You can install it with all the build tools compatibles with PyPi and pip.
PyPi
Example with pip command line from bash
pip install asgarde==0.16.0
Example with requirements.txt
requirements.txt file
asgarde==0.16.0
pip install -r requirements.txt
Example with Pipenv
PipFile
[[source]]
url = "https://pypi.org/simple"
verify_ssl = true
name = "pypi"
[packages]
asgarde = "==0.16.0"
[requires]
python_version = "3.8"
pipenv shell
pipenv install
- pipenv shell creates a virtual env
pipenv install
installs all the packages specified in the Pipfile- A PipFile.lock is generated with a hash on installed packages
https://pipenv.pypa.io/en/latest/
Example of native error handling with Beam
The following example shows error handling in each step with usual Beam code.
@dataclass
class TeamInfo:
name: str
country: str
city: str
@dataclass
class Failure:
pipeline_step: str
input_element: str
exception: Exception
team_names = [
'PSG',
'OL',
'Real',
'ManU'
]
team_countries = {
'PSG': 'France',
'OL': 'France',
'Real': 'Spain',
'ManU': 'England'
}
team_cities = {
'PSG': 'Paris',
'OL': 'France',
'Real': 'Madrid',
'ManU': 'Manchester'
}
class MapToTeamWithCountry(DoFn):
def process(self, element, *args, **kwargs):
try:
team_name: str = element
yield TeamInfo(
name=team_name,
country=team_countries[team_name],
city=''
)
except Exception as err:
failure = Failure(
pipeline_step="Map 1",
input_element=element,
exception=err
)
yield pvalue.TaggedOutput(FAILURES, failure)
class MapToTeamWithCity(DoFn):
def process(self, element, *args, **kwargs):
try:
team_info: TeamInfo = element
city: str = team_cities[team_info.name]
yield TeamInfo(
name=team_info.name,
country=team_info.country,
city=city
)
except Exception as err:
failure = Failure(
pipeline_step="Map 2",
input_element=element,
exception=err
)
yield pvalue.TaggedOutput(FAILURES, failure)
class FilterFranceTeams(DoFn):
def process(self, element, *args, **kwargs):
try:
team_info: TeamInfo = element
if team_info.country == 'France':
yield element
except Exception as err:
failure = Failure(
pipeline_step="Filter France teams",
input_element=element,
exception=err
)
yield pvalue.TaggedOutput(FAILURES, failure)
# In Beam pipeline.
input_teams: PCollection[str] = p | 'Read' >> beam.Create(team_names)
outputs_map1, failures_map1 = (input_teams | 'Map to team with country' >> ParDo(MapToTeamWithCountry())
.with_outputs(FAILURES, main='outputs'))
outputs_map2, failures_map2 = (outputs_map1 | 'Map to team with city' >> ParDo(MapToTeamWithCity())
.with_outputs(FAILURES, main='outputs'))
outputs_filter, failures_filter = (outputs_map2 | 'Filter France teams' >> ParDo(FilterFranceTeams())
.with_outputs(FAILURES, main='outputs'))
all_failures = (failures_map1, failures_map2, failures_filter) | 'All Failures PCollections' >> beam.Flatten()
This example starts with an input PCollection
containing team names.
Then 3 operations and steps are applied : 2 maps and 1 filter.
For each operation a custom DoFn
class is proposed and must override process
function containing the
transformation logic.
A try except bloc
is added to catch all the possible errors.
In the Except
bloc a Failure
object is built with input element and current exception.

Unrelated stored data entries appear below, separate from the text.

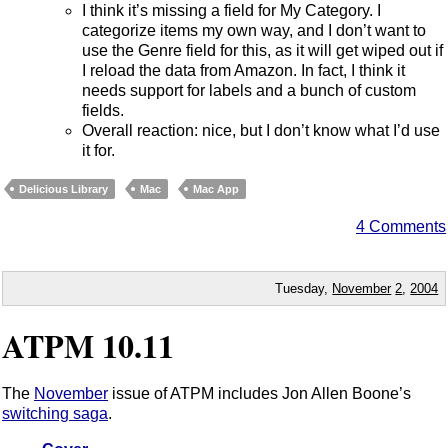
I think it’s missing a field for My Category. I
categorize items my own way, and I don’t want to
use the Genre field for this, as it will get wiped out if
I reload the data from Amazon. In fact, I think it
needs support for labels and a bunch of custom
fields.
Overall reaction: nice, but I don’t know what I’d use
it for.
Delicious Library
Mac
Mac App
4 Comments
Tuesday,
November
2
,
2004
ATPM 10.11
The
November
issue of ATPM includes Jon Allen Boone’s
switching saga
.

This object is then added on
a tuple tag
dedicated to errors.
This tag
mechanism allows having multi sink in the pipeline and a dead letter queue for failures.
There are some inconveniences :
- We have to repeat many technical codes and same logic like
try except bloc
,tuple tags
,failure logic
and all this logic can be centralized. - If we want to intercept all the possible errors in the pipeline, we have to repeat the recovery of output and failure in each step.
- All the failures
PCollection
must be concatenated at end. - The code is verbose.
The repetition of technical codes is error-prone and less maintainable.
Example of error handling using Asgarde library
# Beam pipeline with Asgarde library.
input_teams: PCollection[str] = p | 'Read' >> beam.Create(team_names)
result = (CollectionComposer.of(input_teams)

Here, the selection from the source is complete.